As an alternative remediation strategy we have sought to develop an enzyme-based system for use in detoxifying Cr(VI) contaminated groundwater ex situ. An effective cell free system for Cr(VI) transformation would sidestep the issues of Cr(VI) and co-contaminant cytotoxicity, and nutrient limitation, that restrict bacterial bioremediation. However, enzymes outside of the cellular environment are potentially subject to stability issues. As they also do not self-replicate and multiply like bacteria, a prerequisite for a viable enzymatic remediation strategy is that the enzyme be able to be prepared cheaply and in large quantities. Finally, it is essential that the enzyme be able to utilize a cost-effective electron source. The most efficient Cr(VI) transforming enzymes that have been described to date are flavoproteins [16]–[20], but these require expensive NAD(P)H cofactors to power reduction, and stoichiometric addition of these cofactors is not an economically viable proposition for large scale applications [21].
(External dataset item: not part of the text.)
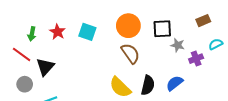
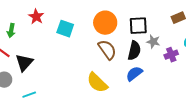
red star: (58, 32) -> (36, 17), moved
blue semicircle: (175, 83) -> (134, 74), moved
black semicircle: (148, 85) -> (134, 51), moved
To address all of these issues we: (i) screened a previously assembled library of NAD(P)H dependent bacterial oxidoreductase enzymes to identify the most effective Cr(VI) reducing candidate; (ii) showed that a cofactor regenerating enzyme partner can be employed to provide a renewable and inexpensive supply of reduced NAD(P)H to drive Cr(VI) transformation; and (iii) employed a biological system for immobilizing enzymes to polyhydroxyalkanoate (PHA) beads [22] as an economical means of generating large quantities of stable and active Cr(VI) reductase.
Materials and Methods
Bacterial strains, growth conditions, plasmids and oxidoreductase genes
E. coli strains and plasmids used in this study are listed in Table 1. All E. coli strains were grown in Luria broth (LB) supplemented with glucose (1% w/v), ampicillin (50 μg/ml), kanamycin (50 μg/ml) or chloramphenicol (75 μg/ml) as appropriate. For PHA bead production, BL21 cells were initially grown at 37°C in 1 L LB supplemented with glucose (1% w/v), ampicillin (100 μg/ml), and chloramphenicol (75 μg/ml). When the culture reached an OD600 of 0.3, fusion protein expression was induced by the addition of 1 mM isopropyl-β-D-thiogalactopyranoside (IPTG). Following induction, cells were transferred to 25°C and cultivated for 44 h to allow production of PHA beads. For oxidoreductase library screening in whole cell lysates, candidate genes were over-expressed from plasmid pUCX in E. coli SOS-R1 as described [23]. The full list of candidate genes in the 45-membered oxidoreductase library (ordered alphabetically by bacterial strain each was cloned from) was as follows: Bacillus subtilis (ATCC 6051) nfrA, ycnD, ydgI, yfkO; Enterobacter cloacae (ATCC 13047) nfsI; Escherichia coli (W3110) azoR, kefF, mdaB, nemA, nfsA, nfsB, wrbA, ycaK, ycdI, ydjA, yieF; Klebsiella pneumoniae (ATCC 13883) nfsA, nfsB, nemA, ydjA; Nostoc punctiforme (PCC 73102) nfsA, ycdI; Nostoc sp. (PCC 7120) ycdI; Pseudomonas aeruginosa (PAO1) azoR (PA1962), chrR (PA1204), msuE (PA2357) nfsB (PA5190), ycaK (PA1225); Pseudomonas putida (KT2440) azoR (PP4538), kefF (PP3720), nfsA (PP2490), nfsB (PP2432); Pseudomonas syringae pv. phaseolicola (1448a) azoR, mdaB, wrbA; Salmonella typhi (ATCC l9430) azoR, nfsA, nfsB; Vibrio fischeri (ATCC 7744) nfsB (FRase I); Vibrio harveyi (ATCC 33843) frp (flavin reductase P); Vibrio harveyi (KCTC 2720) frp (flavin reductase P); Vibrio vulnificus (ATCC 27562) azoR, nfsA, nfsB, nemA. To distinguish genes or enzymes with the same name, for the purpose of this work each oxidoreductase was referred to using standard nomenclature followed by an underscore and a two letter abbreviation of the genus and species, e.g. NfsA_Kp and NemA_Ec for NfsA enzyme from K. pneumoniae and NemA enzyme from E. coli, respectively (exceptions being NfsI_Ecl for NfsI from E. cloacae, and Frp_Vh1 and Frp_Vh2 to distinguish the flavin reductase P variants from V. harveyi ATCC 33843 and KCTC 2720, respectively).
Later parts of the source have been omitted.